There have even been a handful of times when I have left friendships I had thought would endure, not blithely but after feeling betrayed. I know that another kind of person, one who sticks things out, works on problem
s, has some character trait that I lack, would have fought to the bitter end to salvage even these relationships. That same type of person, I suppose, sends chatty Christmas cards to former neighbors and roommates; cries when she packs up her china to move; does her dishes and cleans her car; stays at the same job until she retires. Me? I leave.

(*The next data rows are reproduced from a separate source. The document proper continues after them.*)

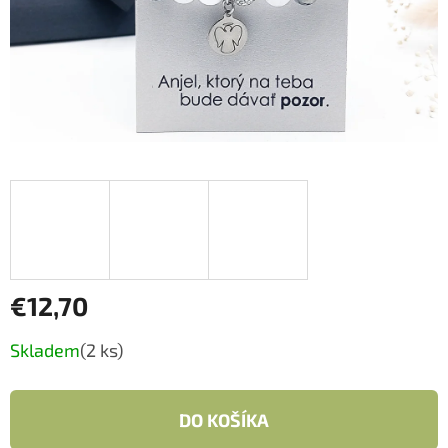
€12,70
Jednotková
Skladem
(2 ks)
cena:
DO KOŠÍKA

The one place I thought for certain I would never leave was New York City. The first day I moved into my tiny sublet on Sullivan Street, in a former convent painted pink, I walked the maze of streets that made up my new neighborhood and actually felt the cells in my body shift and settle. Standing on the corner of Bleecker and Third that hot June day, I knew that I would be leaving jobs and lovers and even the apartment where I had just dropped a Hefty trash bag full of belongings, but I would not, ever, leave New York City.
A dozen years later, almost to the day, I was driving a rented U-Haul up the West Side Highway, watching my beloved city growing smaller in the rearview mirror. At thirty-five years old, I had fallen in love, hard and fast, and the man who was about to become my husband lived in Providence, Rhode Island. The night Lorne told me his plans for us—that I would move to Providence and live with him in a quaint historic house, that we would get married and have children and grow old together, I laughed and said, “I will never leave New York.”
But I leave things. Even things I love. Even things I promise never to leave. So, with my cats screaming in their travel cases beside me and the truck bumping beneath me, with my future ahead of me, I left.
THE THING ABOUT MARRIAGE IS, you’re not supposed to leave. You stand up in front of a hundred of your best friends and closest family members and promise them and the person you’re marrying that you will stick it out. No matter what. I know people don’t. All the time. I was even one of those people a couple years earlier, a person who left a marriage after five years. And having left one, the pressure to stay in the next one is even greater.